[Page-level text extractions]

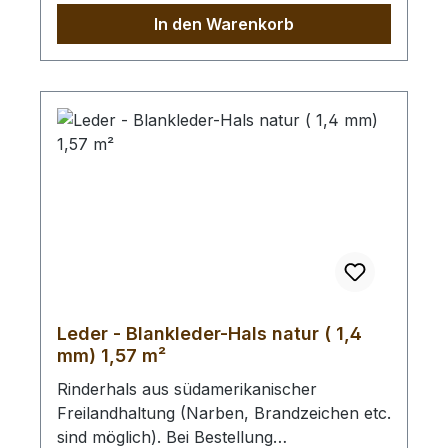
In den Warenkorb
Leder - Blankleder-Hals natur ( 1,4
mm) 1,57 m²
Rinderhals aus südamerikanischer
Freilandhaltung (Narben, Brandzeichen etc.
sind möglich). Bei Bestellung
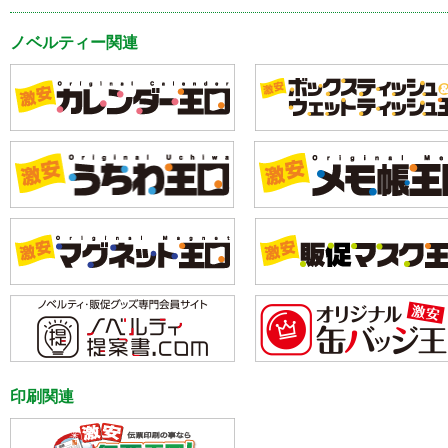
ノベルティー関連
印刷関連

## Activity
Retype every record above exactly as written, but leave out the pictures.

## Exercise result
In den Warenkorb
Leder - Blankleder-Hals natur ( 1,4
mm) 1,57 m²
Rinderhals aus südamerikanischer
Freilandhaltung (Narben, Brandzeichen etc.
sind möglich). Bei Bestellung
ノベルティー関連
印刷関連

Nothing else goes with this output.